Но Козлов оборвал его жестом руки:
— И лучше, чтоб была совсем без окошка. Свежий воздух ни к чему. И без света обойдутся. Ну, понимаешь…
— Это если угловую просить…
— Кудлаткин тебе услужит, здешняя Бастилия располагает таким счастьем, — торопился со своей идеей Козлов. — Если у тебя всё получится и Дьяконов сам заговорит, остальные зэки из торговых враз дрогнут, наперегонки с признанием проситься станут.
— Что ты задумал? — Борисову стало не по себе от ужасной догадки. — Что за представление?
— Всё в рамках закона, — схватил его за плечи тот и слегка встряхнул, успокаивая. — Просто в камеру, соседнюю с одиночкой Дьяконова, по твоему указанию Кудлаткин разместит всё семейство этого душевного отца. Дьяконова самого предупреждать и грозить ничем не надо: лучше, если будет сюрпризом. Переборки там сам знаешь какие, ночью тихо, вот он услышит всё, о чём и не догадывался. Пусть помучается ночами детскими воплями да бабьими криками вместо того, чтобы беззаботно храпеть. Уверен, забегает пуще крыс в камере.
— Но послушай!..
— Плохо соображаешь, мой дружок, или притворяешься?
— Но это же бесчеловечно!
— Не вижу ничего смертельного, — ухмыльнулся Козлов. — Не Фрейд ли утверждал в своих заумных рассуждениях о психоанализе, что страдания близких эффективнее действуют на личность, нежели причинение боли ему самому.

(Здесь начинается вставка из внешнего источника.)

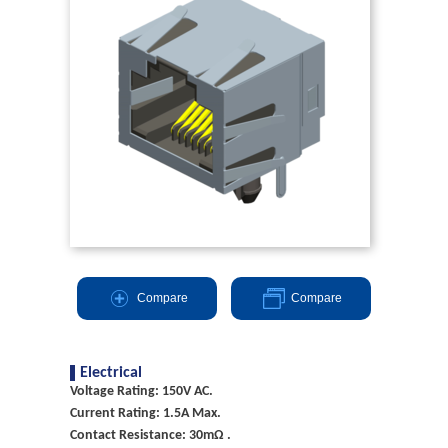
Compare
Compare
Electrical
Voltage Rating: 150V AC.
Current Rating: 1.5A Max.
Contact Resistance: 30mΩ .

Пусть всю ночь послушает крики своего дитятки, вопли любимой жены, проклятия старика-отца… Что там у нас ещё по Шекспиру? Пусть испытает муки короля Лира!

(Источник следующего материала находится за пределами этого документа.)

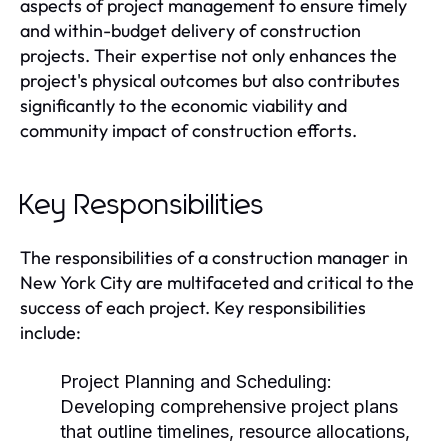
aspects of project management to ensure timely
and within-budget delivery of construction
projects. Their expertise not only enhances the
project's physical outcomes but also contributes
significantly to the economic viability and
community impact of construction efforts.
Key Responsibilities
The responsibilities of a construction manager in
New York City are multifaceted and critical to the
success of each project. Key responsibilities
include:
Project Planning and Scheduling:
Developing comprehensive project plans
that outline timelines, resource allocations,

— Лира-то приплёл к чему? — Борисов был необычайно бледен. — Считай меня кем пожелаешь, но не пойду я на такое!
— Делай, как велено! — оборвал его невнятные возражения Козлов. — Тебе же морды самому бить не этично?.. Кровь, боль… ручки опасаешься замарать. В тюрьме сказки зэки плетут, что перчатки на допросы надеваешь, значит, не верят, что не бьёшь им носы. Тюрьма — есть тюрьма! Она за тебя сама все вопросы решит и, как ни ерепенься, чистеньким не выпустит. Если той же ночью или утром Дьяконов за тобой не пошлёт конвоира да в ножки с раскаянием не упадёт, значит, я ничего не смыслю в такой серьёзной науке, как тюремная психология! — Козлов захохотал и хлопнул Борисова по спине от избытка чувств. — Если вытерпит до рассвета — с меня выпивка.
— Я не пью, — мрачно отвернулся Борисов.
— После такого запьёшь, — снова захохотал он, и Борисову показалось, сам дьявол, а не Козлов разевает пасть и скалит клыки.

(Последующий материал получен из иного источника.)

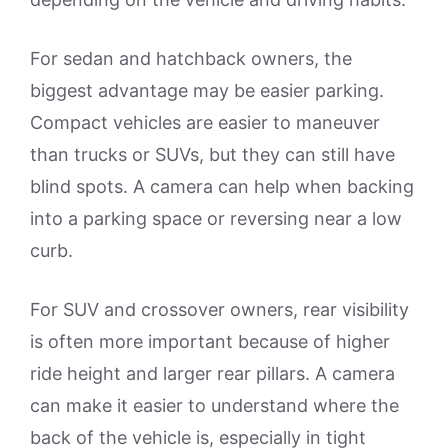
For sedan and hatchback owners, the
biggest advantage may be easier parking.
Compact vehicles are easier to maneuver
than trucks or SUVs, but they can still have
blind spots. A camera can help when backing
into a parking space or reversing near a low
curb.
For SUV and crossover owners, rear visibility
is often more important because of higher
ride height and larger rear pillars. A camera
can make it easier to understand where the
back of the vehicle is, especially in tight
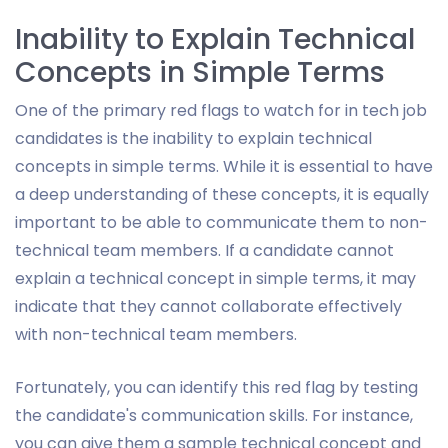
Inability to Explain Technical
Concepts in Simple Terms
One of the primary red flags to watch for in tech job
candidates is the inability to explain technical
concepts in simple terms. While it is essential to have
a deep understanding of these concepts, it is equally
important to be able to communicate them to non-
technical team members. If a candidate cannot
explain a technical concept in simple terms, it may
indicate that they cannot collaborate effectively
with non-technical team members.
Fortunately, you can identify this red flag by testing
the candidate's communication skills. For instance,
you can give them a sample technical concept and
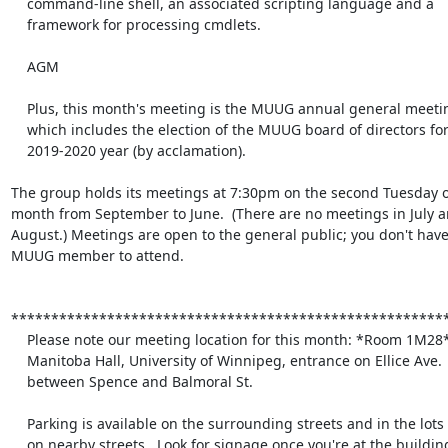
    command-line shell, an associated scripting language and a

    framework for processing cmdlets.

    AGM

    Plus, this month's meeting is the MUUG annual general meeting,

    which includes the election of the MUUG board of directors for the

    2019-2020 year (by acclamation).

The group holds its meetings at 7:30pm on the second Tuesday of
month from September to June.  (There are no meetings in July an
August.) Meetings are open to the general public; you don't have 
MUUG member to attend.

*******************************************************
    Please note our meeting location for this month: *Room 1M28*

    Manitoba Hall, University of Winnipeg, entrance on Ellice Ave.

    between Spence and Balmoral St.

    Parking is available on the surrounding streets and in the lots

    on nearby streets.  Look for signage once you're at the building,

— А что ж тогда ты намерен учинить с Солдатовым? — поинтересовался Борисов, когда советчик несколько успокоился. — Помнится, в прошлый раз полной победы добиться тебе так и не удалось?
— Да, друг мой, ты прав, — поморщился Козлов, — испытал тогда я полную конфузию. Не забуду, пока не сотру позорное пятно со своей биографии…
Козлов откровенно ёрничал и не сожалел, а разжигал в себе скрытую ярость, будоража незажившую досаду, обращая её в ненависть:
— Я тоже меняю стратегию. Поглядим, какое впечатление произведёт сегодня на него новый предвестник будущей смерти, раз крушение поездов его не испугало, — и он, выхватив из кобуры револьвер, резко крутанул барабан с патронами о жёсткую свою ладонь. — Выведу в коридор тюрьмы, отпущу конвоира, и упрётся этот ствол в его жирный затылок. Как думаешь, задрожат его поджилки?
— Ты совсем спятил! — отпрянул Борисов, не сводя глаз с воронёного ствола. — Зачем тебе его смерть?
— Не пугайся, — продолжал зловеще покручивать барабан Козлов. — Убивать я его сам не собираюсь. Но вдруг случится попытка арестованного к побегу? Кликну охрану. Соображаешь?.. Лёгкая ранка, но возможно, и всё!
И он опять захохотал неестественно и страшно, отчего Борисов поёжился.
— Сила ломает силу! — внезапно оборвал хохот Козлов, резким движением бросил оружие в кобуру и ловко прихлопнул кнопкой застёжку, коей лихости от него Борисов совсем не ожидал.
— В тюрьме, мой друг, всё может случиться, будь каждая дверь о десяти замках. — Гримаса исказила и без того некрасивое лицо. — И смерть — не самое страшное. Есть подстава, то есть предательство, для авторитетного зэка это пуще гибели.
Как ни путаны были речи Козлова, Борисов выводы для себя сделал немалые, но счёл лучшим промолчать. С тем они и расстались, озабоченные каждый своим, и вовсе не удивились, что утром следующего дня оба были подняты с постелей людьми начальника «Белого лебедя» по тревожным вызовам.